▶ **What the task requires**:
Up to and including the line that holds "суцвіть: великого розміром", copy every line of the records below exactly, starting at the first; leave pictures out.

▶ **Provided records**:
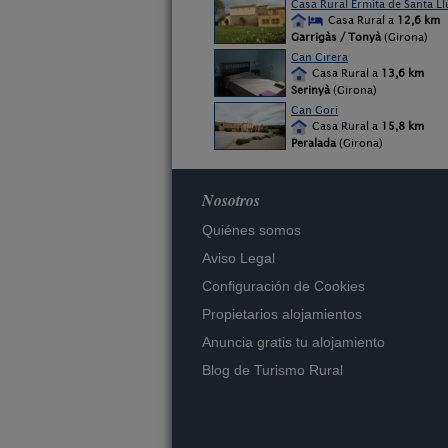
Casa Rural Ermita de Santa Ll
Casa Rural a
12,6 km
Garrigàs / Tonyà
(Girona)
Can Cirera
Casa Rural a
13,6 km
Serinyà
(Girona)
Can Gori
Casa Rural a
15,8 km
Peralada
(Girona)
Nosotros
Quiénes somos
Aviso Legal
Configuración de Cookies
Propietarios alojamientos
Anuncia gratis tu alojamiento
Blog de Turismo Rural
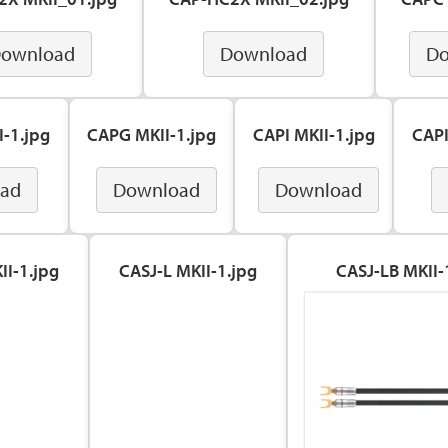
ownload
Download
Do
-1.jpg
CAPG MKII-1.jpg
CAPI MKII-1.jpg
CAPI
ad
Download
Download
II-1.jpg
CASJ-L MKII-1.jpg
CASJ-LB MKII-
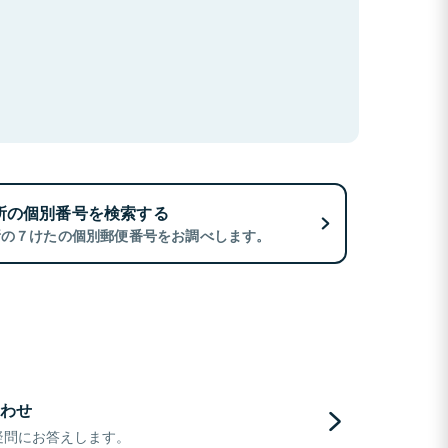
所の個別番号を検索する
所の７けたの個別郵便番号をお調べします。
わせ
疑問にお答えします。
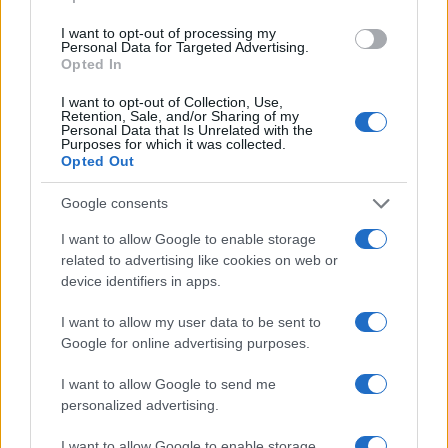
depositati alla Camera di Commercio; è
analista finanziaria che coordina dossier su
I want to opt-out of processing my
PMI e mercati. Laureata in economia,
Personal Data for Targeted Advertising.
collabora con camerali locali e cura
Opted In
newsletter economiche territoriali.
I want to opt-out of Collection, Use,
Retention, Sale, and/or Sharing of my
Personal Data that Is Unrelated with the
Purposes for which it was collected.
Opted Out
Google consents
I want to allow Google to enable storage
related to advertising like cookies on web or
device identifiers in apps.
I want to allow my user data to be sent to
Google for online advertising purposes.
I want to allow Google to send me
personalized advertising.
I want to allow Google to enable storage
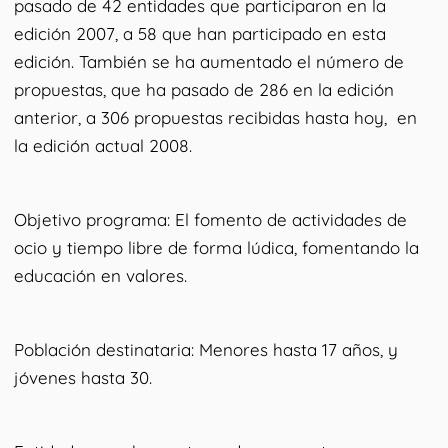
pasado de 42 entidades que participaron en la
edición 2007, a 58 que han participado en esta
edición. También se ha aumentado el número de
propuestas, que ha pasado de 286 en la edición
anterior, a 306 propuestas recibidas hasta hoy, en
la edición actual 2008.
Objetivo programa: El fomento de actividades de
ocio y tiempo libre de forma lúdica, fomentando la
educación en valores.
Población destinataria: Menores hasta 17 años, y
jóvenes hasta 30.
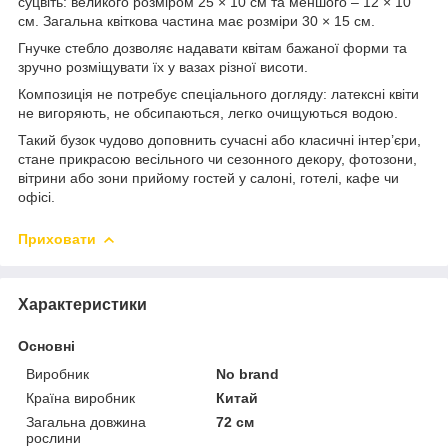
суцвіть: великого розміром 25 × 10 см та меншого – 12 × 10
см. Загальна квіткова частина має розміри 30 × 15 см.
Гнучке стебло дозволяє надавати квітам бажаної форми та
зручно розміщувати їх у вазах різної висоти.
Композиція не потребує спеціального догляду: латексні квіти
не вигоряють, не обсипаються, легко очищуються водою.
Такий бузок чудово доповнить сучасні або класичні інтер’єри,
стане прикрасою весільного чи сезонного декору, фотозони,
вітрини або зони прийому гостей у салоні, готелі, кафе чи
офісі.
Приховати
Характеристики
Основні
Виробник
No brand
Країна виробник
Китай
Загальна довжина
72 см
рослини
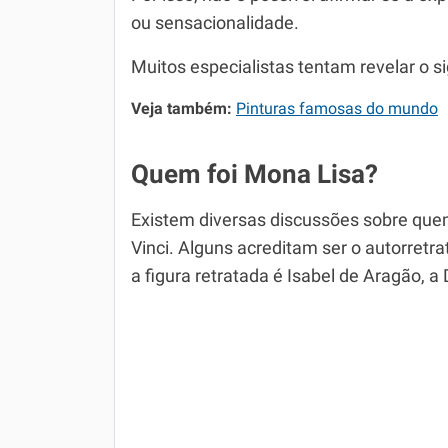
ou sensacionalidade.
Muitos especialistas tentam revelar o s
Veja também:
Pinturas famosas do mundo
Quem foi Mona Lisa?
Existem diversas discussões sobre quem
Vinci. Alguns acreditam ser o autorretra
a figura retratada é Isabel de Aragão, 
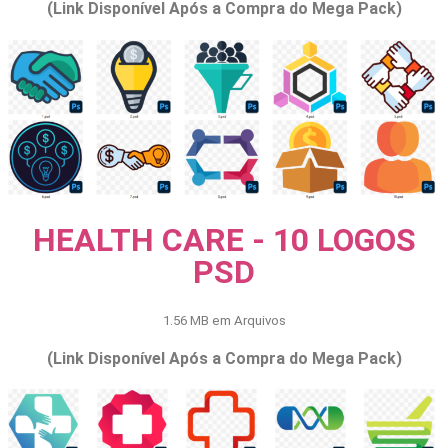
(Link Disponível Após a Compra do Mega Pack)
HEALTH CARE - 10 LOGOS
PSD
1.56 MB em Arquivos
(Link Disponível Após a Compra do Mega Pack)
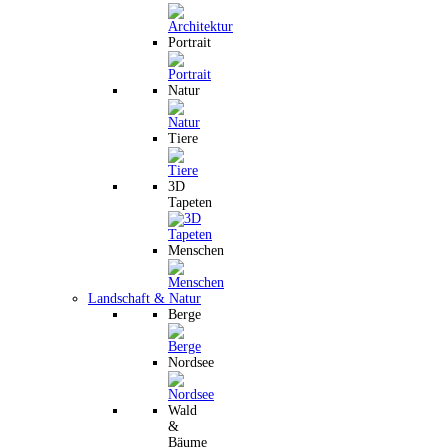
Portrait
Natur
Tiere
3D
Tapeten
Menschen
Landschaft & Natur
Berge
Nordsee
Wald
&
Bäume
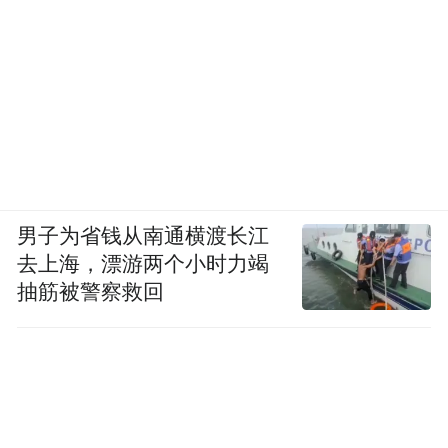
男子为省钱从南通横渡长江
去上海，漂游两个小时力竭
抽筋被警察救回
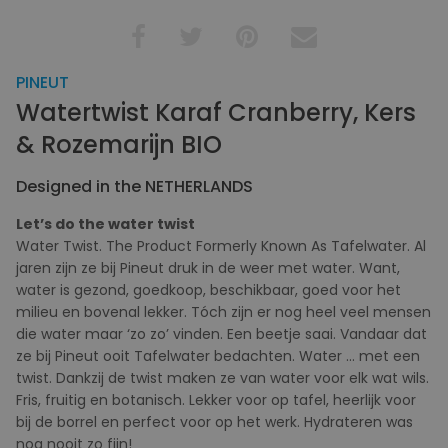
PINEUT
Watertwist Karaf Cranberry, Kers
& Rozemarijn BIO
Designed in the NETHERLANDS
Let’s do the water twist
Water Twist. The Product Formerly Known As Tafelwater. Al
jaren zijn ze bij Pineut druk in de weer met water. Want,
water is gezond, goedkoop, beschikbaar, goed voor het
milieu en bovenal lekker. Tóch zijn er nog heel veel mensen
die water maar ‘zo zo’ vinden. Een beetje saai. Vandaar dat
ze bij Pineut ooit Tafelwater bedachten. Water … met een
twist. Dankzij de twist maken ze van water voor elk wat wils.
Fris, fruitig en botanisch. Lekker voor op tafel, heerlijk voor
bij de borrel en perfect voor op het werk. Hydrateren was
nog nooit zo fijn!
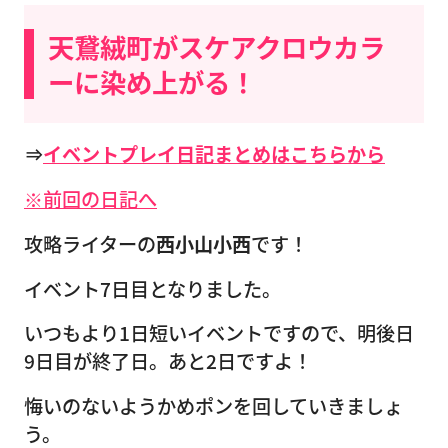
天鵞絨町がスケアクロウカラ
ーに染め上がる！
⇒
イベントプレイ日記まとめはこちらから
※前回の日記へ
攻略ライターの
西小山小西
です！
イベント7日目となりました。
いつもより1日短いイベントですので、明後日
9日目が終了日。あと2日ですよ！
悔いのないようかめポンを回していきましょ
う。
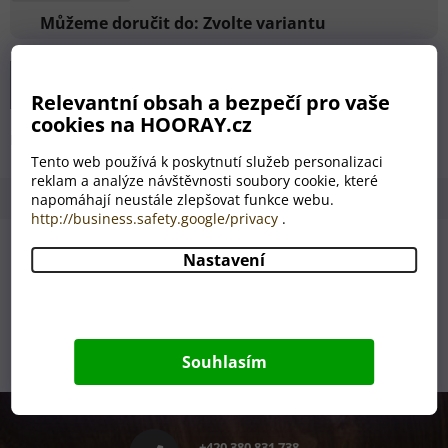
Můžeme doručit do:
Zvolte variantu
Přidat do košíku
Relevantní obsah a bezpečí pro vaše
cookies na HOORAY.cz
Detailní informace
Tento web používá k poskytnutí služeb personalizaci
reklam a analýze návštěvnosti soubory cookie, které
napomáhají neustále zlepšovat funkce webu.
Popis
Hodnocení (10)
Diskuze
http://business.safety.google/privacy
.
Nabízíme 2 varianty velikostí - průměr 30 a 50 centimetrů.
Nastavení
Počet lístků se jmény je variabilní (upravíme dle požadavků
zákazníka).
Souhlasím
Z
á
p
+420 380 831 738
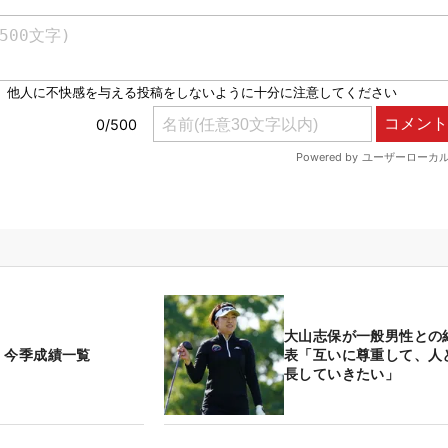
大山志保が一般男性との
 今季成績一覧
表「互いに尊重して、人
長していきたい」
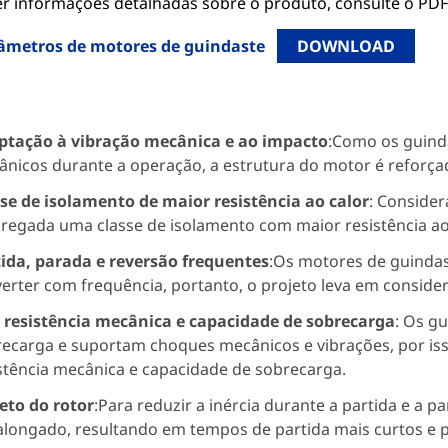
er informações detalhadas sobre o produto, consulte o PDF
âmetros de motores de guindaste
DOWNLOAD
ptação à vibração mecânica e ao impacto
:Como os guind
nicos durante a operação, a estrutura do motor é reforça
se de isolamento de maior resistência ao calor
: Consider
egada uma classe de isolamento com maior resistência ao 
ida, parada e reversão frequentes
:Os motores de guindas
verter com frequência, portanto, o projeto leva em conside
 resistência mecânica e capacidade de sobrecarga
: Os g
ecarga e suportam choques mecânicos e vibrações, por is
stência mecânica e capacidade de sobrecarga.
eto do rotor
:Para reduzir a inércia durante a partida e a 
alongado, resultando em tempos de partida mais curtos e p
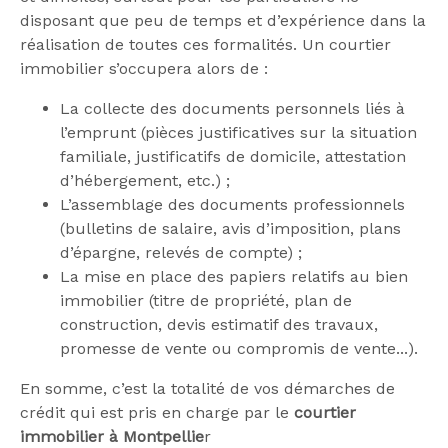
disposant que peu de temps et d’expérience dans la
réalisation de toutes ces formalités. Un courtier
immobilier s’occupera alors de :
La collecte des documents personnels liés à
l’emprunt (pièces justificatives sur la situation
familiale, justificatifs de domicile, attestation
d’hébergement, etc.) ;
L’assemblage des documents professionnels
(bulletins de salaire, avis d’imposition, plans
d’épargne, relevés de compte) ;
La mise en place des papiers relatifs au bien
immobilier (titre de propriété, plan de
construction, devis estimatif des travaux,
promesse de vente ou compromis de vente...).
En somme, c’est la totalité de vos démarches de
crédit qui est pris en charge par le
courtier
immobilier à Montpellie
r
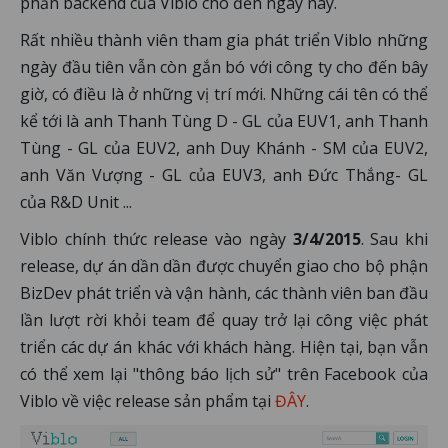
phần backend của Viblo cho đến ngày nay.
Rất nhiều thành viên tham gia phát triển Viblo những
ngày đầu tiên vẫn còn gắn bó với công ty cho đến bây
giờ, có điều là ở những vị trí mới. Những cái tên có thể
kể tới là anh Thanh Tùng D - GL của EUV1, anh Thanh
Tùng - GL của EUV2, anh Duy Khánh - SM của EUV2,
anh Văn Vượng - GL của EUV3, anh Đức Thắng- GL
của R&D Unit ...
Viblo chính thức release vào ngày
3/4/2015
. Sau khi
release, dự án dần dần được chuyển giao cho bộ phận
BizDev phát triển và vận hành, các thành viên ban đầu
lần lượt rời khỏi team để quay trở lại công việc phát
triển các dự án khác với khách hàng. Hiện tại, bạn vẫn
có thể xem lại "thông báo lịch sử" trên Facebook của
Viblo về việc release sản phẩm tại
ĐÂY
.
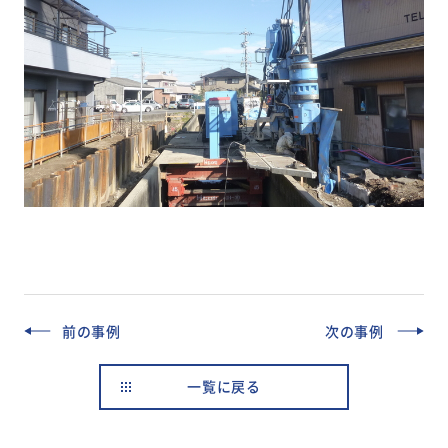
前の事例
次の事例
一覧に戻る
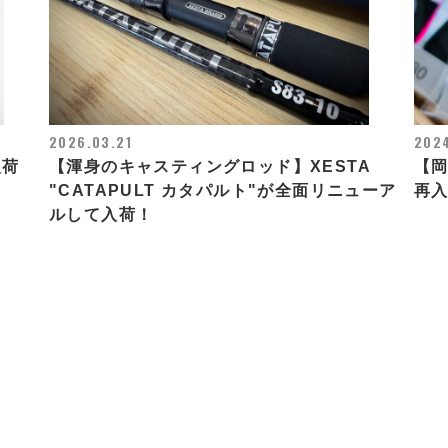
2026.03.21
2024
入荷
【渾身のキャスティングロッド】XESTA
【岡
"CATAPULT カタパルト"が全面リニューア
再
ルして入荷！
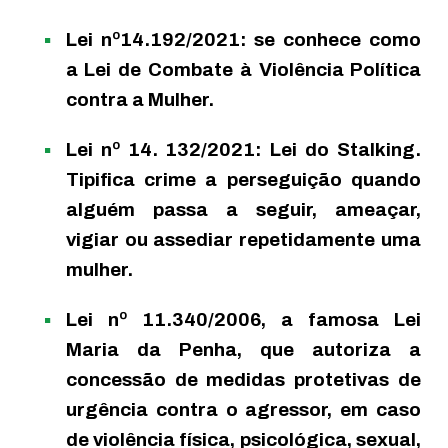
Lei nº14.192/2021: se conhece como
a Lei de Combate à Violência Política
contra a Mulher.
Lei nº 14. 132/2021: Lei do Stalking.
Tipifica crime a perseguição quando
alguém passa a seguir, ameaçar,
vigiar ou assediar repetidamente uma
mulher.
Lei nº 11.340/2006, a famosa Lei
Maria da Penha, que autoriza a
concessão de medidas protetivas de
urgência contra o agressor, em caso
de violência física, psicológica, sexual,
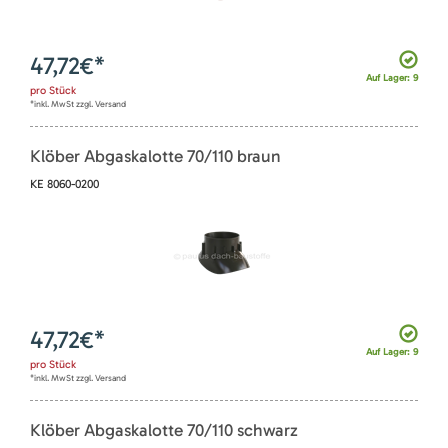
47,72
€*
Auf Lager: 9
pro
Stück
*inkl. MwSt zzgl. Versand
Klöber Abgaskalotte 70/110 braun
KE 8060-0200
47,72
€*
Auf Lager: 9
pro
Stück
*inkl. MwSt zzgl. Versand
Klöber Abgaskalotte 70/110 schwarz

▶ **Answer space**:
Casa Rural Ermita de Santa Ll
Casa Rural a
12,6 km
Garrigàs / Tonyà
(Girona)
Can Cirera
Casa Rural a
13,6 km
Serinyà
(Girona)
Can Gori
Casa Rural a
15,8 km
Peralada
(Girona)
Nosotros
Quiénes somos
Aviso Legal
Configuración de Cookies
Propietarios alojamientos
Anuncia gratis tu alojamiento
Blog de Turismo Rural
ownload
Download
Do
-1.jpg
CAPG MKII-1.jpg
CAPI MKII-1.jpg
CAPI
ad
Download
Download
II-1.jpg
CASJ-L MKII-1.jpg
CASJ-LB MKII-
所の個別番号を検索する
所の７けたの個別郵便番号をお調べします。
わせ
疑問にお答えします。
depositati alla Camera di Commercio; è
analista finanziaria che coordina dossier su
I want to opt-out of processing my
PMI e mercati. Laureata in economia,
Personal Data for Targeted Advertising.
collabora con camerali locali e cura
Opted In
newsletter economiche territoriali.
I want to opt-out of Collection, Use,
Retention, Sale, and/or Sharing of my
Personal Data that Is Unrelated with the
Purposes for which it was collected.
Opted Out
Google consents
I want to allow Google to enable storage
related to advertising like cookies on web or
device identifiers in apps.
I want to allow my user data to be sent to
Google for online advertising purposes.
I want to allow Google to send me
personalized advertising.
I want to allow Google to enable storage
pasado de 42 entidades que participaron en la
edición 2007, a 58 que han participado en esta
edición. También se ha aumentado el número de
propuestas, que ha pasado de 286 en la edición
anterior, a 306 propuestas recibidas hasta hoy, en
la edición actual 2008.
Objetivo programa: El fomento de actividades de
ocio y tiempo libre de forma lúdica, fomentando la
educación en valores.
Población destinataria: Menores hasta 17 años, y
jóvenes hasta 30.
суцвіть: великого розміром 25 × 10 см та меншого – 12 × 10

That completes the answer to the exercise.